▶ _Supplied records_:

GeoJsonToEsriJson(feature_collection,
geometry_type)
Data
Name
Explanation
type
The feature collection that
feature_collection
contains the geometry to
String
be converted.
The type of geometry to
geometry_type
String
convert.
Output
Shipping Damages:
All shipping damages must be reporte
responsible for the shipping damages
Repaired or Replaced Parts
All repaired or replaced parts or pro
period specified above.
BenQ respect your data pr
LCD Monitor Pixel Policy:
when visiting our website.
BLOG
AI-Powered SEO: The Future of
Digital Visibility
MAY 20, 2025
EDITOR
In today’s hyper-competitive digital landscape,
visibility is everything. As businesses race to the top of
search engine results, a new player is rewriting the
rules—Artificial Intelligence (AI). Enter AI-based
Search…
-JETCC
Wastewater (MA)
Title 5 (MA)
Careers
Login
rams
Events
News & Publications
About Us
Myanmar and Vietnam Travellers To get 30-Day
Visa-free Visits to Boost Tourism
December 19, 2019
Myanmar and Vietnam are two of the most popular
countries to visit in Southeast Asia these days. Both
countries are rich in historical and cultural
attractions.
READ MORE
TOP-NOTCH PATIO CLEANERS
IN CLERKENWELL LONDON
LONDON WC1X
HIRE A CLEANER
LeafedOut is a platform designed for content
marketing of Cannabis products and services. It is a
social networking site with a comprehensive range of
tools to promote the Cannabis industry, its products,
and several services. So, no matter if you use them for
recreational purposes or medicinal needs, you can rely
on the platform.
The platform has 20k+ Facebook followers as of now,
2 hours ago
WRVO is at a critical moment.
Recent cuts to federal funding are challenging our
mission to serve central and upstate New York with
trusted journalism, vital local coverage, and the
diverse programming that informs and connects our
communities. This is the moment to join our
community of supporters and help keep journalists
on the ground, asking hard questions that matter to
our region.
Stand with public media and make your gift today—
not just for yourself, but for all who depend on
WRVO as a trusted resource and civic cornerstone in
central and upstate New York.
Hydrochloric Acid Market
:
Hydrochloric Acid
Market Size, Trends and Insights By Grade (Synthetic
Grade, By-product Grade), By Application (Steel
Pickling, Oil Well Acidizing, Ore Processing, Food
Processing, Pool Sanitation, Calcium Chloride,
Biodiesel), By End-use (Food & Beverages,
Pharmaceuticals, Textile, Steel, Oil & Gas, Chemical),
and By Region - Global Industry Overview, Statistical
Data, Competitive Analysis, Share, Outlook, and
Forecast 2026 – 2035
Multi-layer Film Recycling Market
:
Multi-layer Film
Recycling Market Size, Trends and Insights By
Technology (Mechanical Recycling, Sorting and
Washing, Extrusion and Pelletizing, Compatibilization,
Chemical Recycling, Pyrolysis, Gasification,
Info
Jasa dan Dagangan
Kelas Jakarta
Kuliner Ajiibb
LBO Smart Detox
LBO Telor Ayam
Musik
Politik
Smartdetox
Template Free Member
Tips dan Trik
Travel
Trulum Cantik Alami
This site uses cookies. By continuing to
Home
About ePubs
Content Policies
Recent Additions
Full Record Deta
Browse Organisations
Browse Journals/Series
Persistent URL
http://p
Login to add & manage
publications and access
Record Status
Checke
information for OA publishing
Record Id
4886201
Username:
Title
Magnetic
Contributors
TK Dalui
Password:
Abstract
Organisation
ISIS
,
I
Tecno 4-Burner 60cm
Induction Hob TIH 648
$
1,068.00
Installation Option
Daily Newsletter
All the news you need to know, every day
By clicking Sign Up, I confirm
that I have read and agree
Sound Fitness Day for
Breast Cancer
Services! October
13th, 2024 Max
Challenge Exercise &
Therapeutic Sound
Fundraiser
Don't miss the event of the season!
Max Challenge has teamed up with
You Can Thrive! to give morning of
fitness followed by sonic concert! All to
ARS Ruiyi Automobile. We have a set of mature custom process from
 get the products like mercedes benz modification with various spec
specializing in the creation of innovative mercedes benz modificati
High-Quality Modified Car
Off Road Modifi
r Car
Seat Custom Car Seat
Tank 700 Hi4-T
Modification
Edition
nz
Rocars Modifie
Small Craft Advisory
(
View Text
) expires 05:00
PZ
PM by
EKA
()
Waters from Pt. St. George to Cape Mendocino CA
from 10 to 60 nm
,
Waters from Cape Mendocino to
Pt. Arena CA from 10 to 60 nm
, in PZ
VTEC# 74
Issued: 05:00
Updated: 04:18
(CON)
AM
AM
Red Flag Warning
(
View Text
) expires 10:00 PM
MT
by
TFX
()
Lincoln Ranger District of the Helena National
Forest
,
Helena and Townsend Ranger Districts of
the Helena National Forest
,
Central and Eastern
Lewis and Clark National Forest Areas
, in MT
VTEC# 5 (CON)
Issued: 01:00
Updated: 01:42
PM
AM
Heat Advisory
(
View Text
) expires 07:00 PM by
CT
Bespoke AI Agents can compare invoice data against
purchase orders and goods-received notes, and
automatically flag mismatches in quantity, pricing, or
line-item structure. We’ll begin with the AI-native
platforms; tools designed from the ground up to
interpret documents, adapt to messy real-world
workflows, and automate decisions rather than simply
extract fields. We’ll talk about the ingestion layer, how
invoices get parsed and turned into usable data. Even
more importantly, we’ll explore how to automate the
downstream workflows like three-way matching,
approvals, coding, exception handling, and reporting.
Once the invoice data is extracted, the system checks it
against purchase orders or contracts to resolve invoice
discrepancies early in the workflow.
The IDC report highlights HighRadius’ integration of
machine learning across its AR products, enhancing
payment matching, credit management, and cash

▶ _Task objective_: The answer consists of the lines above that include the word "designed", each copied exactly.

▶ _Solution to this problem_:
LeafedOut is a platform designed for content
platforms; tools designed from the ground up to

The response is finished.